Simple center of mass question - Thanks

[nukeman]

Homework Statement

Hey all. Below is the question and picture related to it.

"Three uniform metre sticks each of mass M are attached together as follows: Stick 1 lies along the y-axis from y = 0 to y = 1.0m. Stick 2 lies along the x-axis from x = 0 to x = 1.0m. Stick 3 makes an angle of 60 degrees with the y axis. Find the x and Y coordinates of the centre of mass of the system of three metre sticks, and marks its approximate location on the diagram of the three sticks."


----Sorry, its kinda upside down :)

Homework Equations

The Attempt at a Solution

I am really confused with this one.

Maybe let's start with the X

The formula I know is: Xcm = m1x1 + m2x2 + m3x3 / m1+m2+m3

But how do I input into this formula... ??

 

[ehild]

Replace every metre stick with a point mass of M at its own centre of mass.

ehild

 

[nukeman]

How do I find each metre sticks own center of mass??

 

[gordonj005]

assuming each stick is of uniform density, it will be in the physical center of the stick.

$x_{c} = \frac{\sum_{i = 1}^{N} m_{i} x_{i}}{\sum_{i = 1}^{N} m_{i}}$

$y_{c} = \frac{\sum_{i = 1}^{N} m_{i} y_{i}}{\sum_{i = 1}^{N} m_{i}}$

these describe the center of mass, but assuming it is uniform, the masses are taken out and you are left with just the physical center:

$x_{c} = \frac{\sum_{i=1}^{N} x_{i}}{N}$

$y_{c} = \frac{\sum_{i=1}^{N} y_{i}}{N}$

now plug that into the same equation for all three sticks:

$x_{cm} = \frac{x_{cm1} + x_{cm2} + x_{sm3}}{3}$

$y_{cm} = \frac{y_{cm1} + y_{cm2} + y_{sm3}}{3}$

 

[nukeman]

assuming each stick is of uniform density, it will be in the physical center of the stick.

$x_{c} = \frac{\sum_{i = 1}^{N} m_{i} x_{i}}{\sum_{i = 1}^{N} m_{i}}$

$y_{c} = \frac{\sum_{i = 1}^{N} m_{i} y_{i}}{\sum_{i = 1}^{N} m_{i}}$

these describe the center of mass, but assuming it is uniform, the masses are taken out and you are left with just the physical center:

$x_{c} = \frac{\sum_{i=1}^{N} x_{i}}{N}$

$y_{c} = \frac{\sum_{i=1}^{N} y_{i}}{N}$

now plug that into the same equation for all three sticks:

$x_{cm} = \frac{x_{cm1} + x_{cm2} + x_{sm3}}{3}$

$y_{cm} = \frac{y_{cm1} + y_{cm2} + y_{sm3}}{3}$

What about the stick at the 60 degree angle?

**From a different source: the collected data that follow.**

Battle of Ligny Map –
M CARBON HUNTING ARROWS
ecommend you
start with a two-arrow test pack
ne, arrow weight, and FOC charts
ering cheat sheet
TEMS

Im actually having trouble with plugging the right info into the formula, let's say for X - what would let's say "Xcm1" be?

 

[gordonj005]

You can resolve the center of mass of the angled stick into its components using trig ratios.

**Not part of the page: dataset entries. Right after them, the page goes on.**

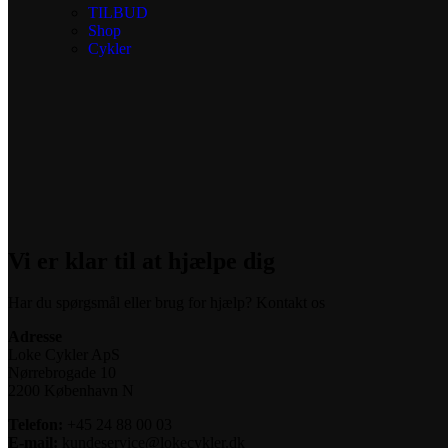
TILBUD
Shop
Cykler
Vi er klar til at hjælpe dig
Har du spørgsmål eller brug for hjælp? Kontakt os
Adresse
Loke Cykler ApS
Nørrebrogade 10
2200 København N
Telefon:
+45 24 88 00 03
E-mail:
kundeservice@lokecykler.dk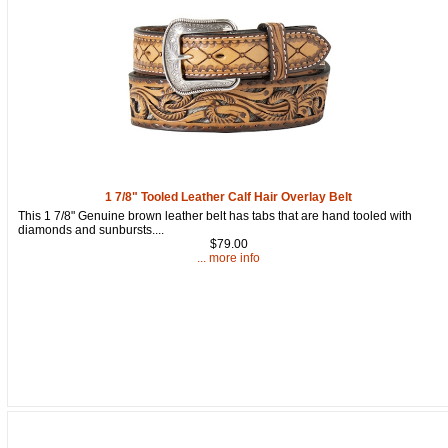
1 7/8" Tooled Leather Calf Hair Overlay Belt
This 1 7/8" Genuine brown leather belt has tabs that are hand tooled with
diamonds and sunbursts....
$79.00
... more info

$x = \frac{1}{2} \cos (\frac{\pi}{6})$

$y = \frac{1}{2} \sin (\frac{\pi}{6})$

and then proceed from there.

by $x_{cm1}$ i mean the x component of the center of mass for stick one.

 

[nukeman]

is Xcm1 = .5 m?

 

[gordonj005]

is Xcm1 = .5 m?

well that depends on what you choose to be your first stick. if you're talking about the bottom one then you'd be correct

 

[nukeman]

Ahhg, I am not getting this. :(

Thanks for trying tho

 

[gordonj005]

keep at it, just try to understand what the formulas are saying.

keep trying, but you can check it against this:

Spoiler

$x_{cm} = \frac{0 + \frac{1}{2}\cos(\frac{\pi}{6}) + 0.5}{3}$

$y_{cm} = \frac{0.5 + \frac{1}{2}\sin(\frac{\pi}{6}) + 0}{3}$

 

[nukeman]

Gordon or anyone, here is what I got. Can you tell me if the answer I got to this question is correct, including image (posted below)

(.333 i + .168 j) m

Image of where centre of mass roughly would be?

 

[nukeman]

Can anyone confirm this for me please ? :)

 

[gordonj005]

Two words my friend, radian mode.

 

[nukeman]

dammit :)

How about now:

0.31i, 0.25j

Is that correct?

 

[gordonj005]

yup, now i'd suggest going over the problem again or making up your own problem simmilar to this one to practice.